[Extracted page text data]
Segment Open
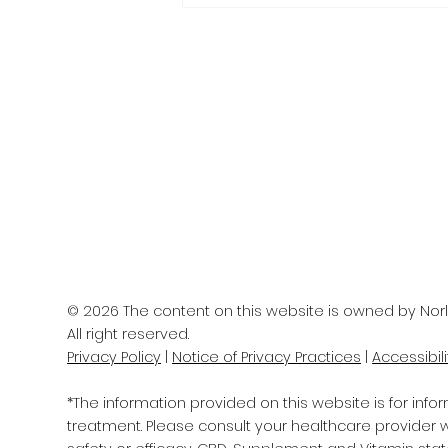
IS YOUR BRAIN AGING
WELL?
© 2026 The content on this website is owned by Norl
All right reserved.
Privacy Policy
|
Notice of Privacy Practices
|
Accessibil
*The information provided on this website is for info
treatment. Please consult your healthcare provider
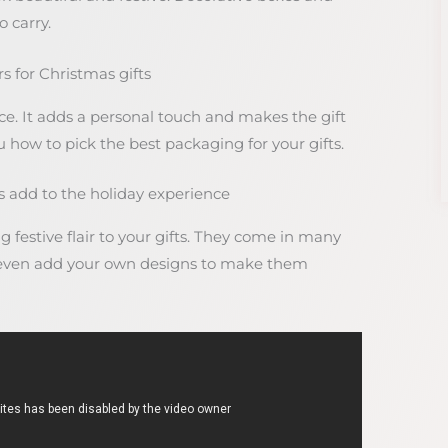
 carry.
 for Christmas gifts
e. It adds a personal touch and makes the gift
ou how to pick the best packaging for your gifts.
add to the holiday experience
festive flair to your gifts. They come in many
n even add your own designs to make them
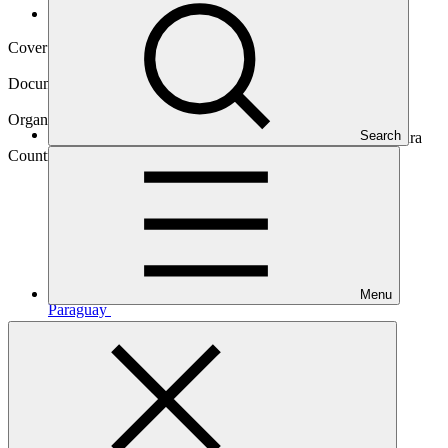
Operational documents
Cover date
18 Mar 2024
Document type
Approved readiness proposal
Organization
Search
Instituto Interamericano de Cooperación para la Agricultura
Country
Menu
Paraguay
Main document
PDF
·
765 KB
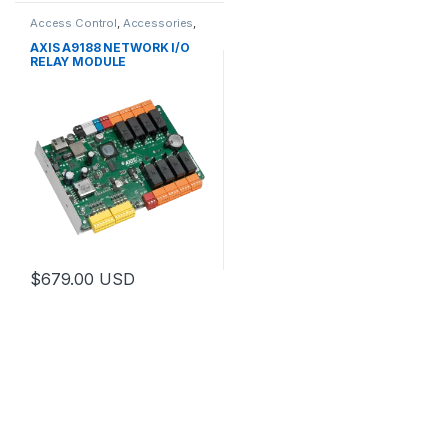
Access Control
,
Accessories
,
Controls
AXIS A9188 NETWORK I/O
RELAY MODULE
$
679.00
USD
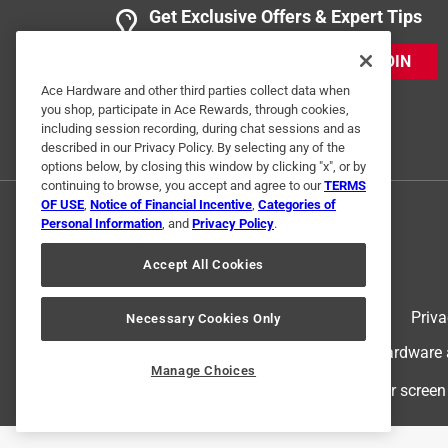
Get Exclusive Offers & Expert Tips
JOIN
Ace Hardware and other third parties collect data when
you shop, participate in Ace Rewards, through cookies,
including session recording, during chat sessions and as
described in our Privacy Policy. By selecting any of the
options below, by closing this window by clicking "x", or by
continuing to browse, you accept and agree to our
TERMS
OF USE
,
Notice of Financial Incentive
,
Categories of
Personal Information
, and
Privacy Policy
.
Accept All Cookies
Terms of Use
Priva
Necessary Cookies Only
© 2024 Ace Hardware. Ace Hardware an
Manage Choices
For screen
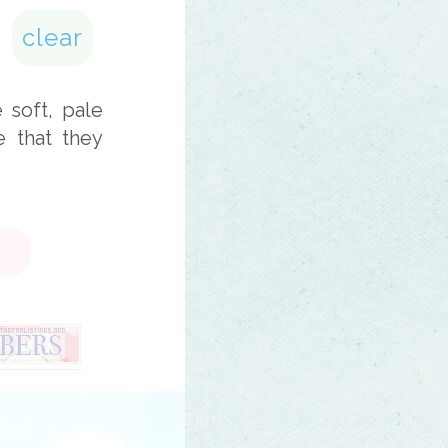
clear
e soft, pale
e that they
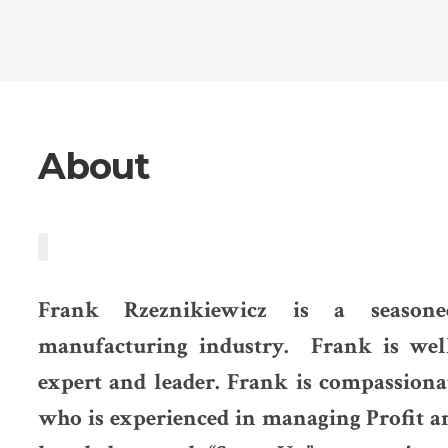
About
Frank Rzeznikiewicz is a seasone
manufacturing industry. Frank is wel
expert and leader. Frank is compassion
who is experienced in managing Profit a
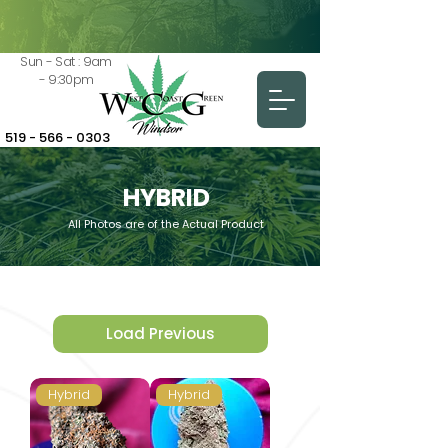
Sun - Sat : 9am
- 9:30pm
519 - 566 - 0303
HYBRID
All Photos are of the Actual Product
Load Previous
Hybrid
Hybrid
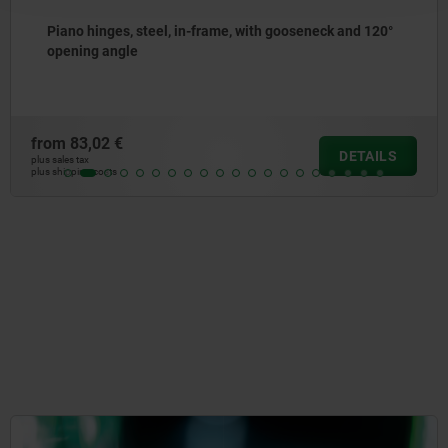
teel, in-frame, with gooseneck and 120°
Centring guid
from
71,69 €
DETAILS
plus sales tax
plus shipping costs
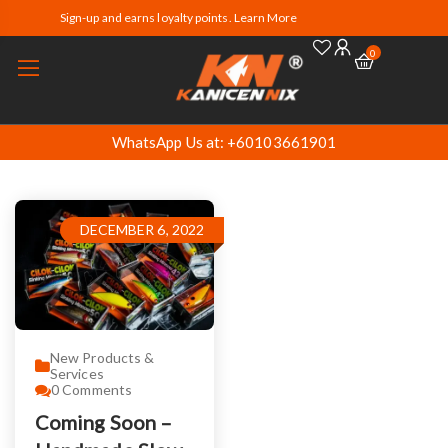
Sign-up and earns loyalty points. Learn More
0
WhatsApp Us at: +60103661901
DECEMBER 6, 2022
New Products &
Services
0
Comments
Coming Soon –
Segment Closed
WORK REQUEST. Lines from the one containing "WhatsApp Us at: +60103661901" through the end of the entries above must be copied exactly; include both ends and no other lines.

FINISHED TASK.
WhatsApp Us at: +60103661901
DECEMBER 6, 2022
New Products &
Services
0
Comments
Coming Soon –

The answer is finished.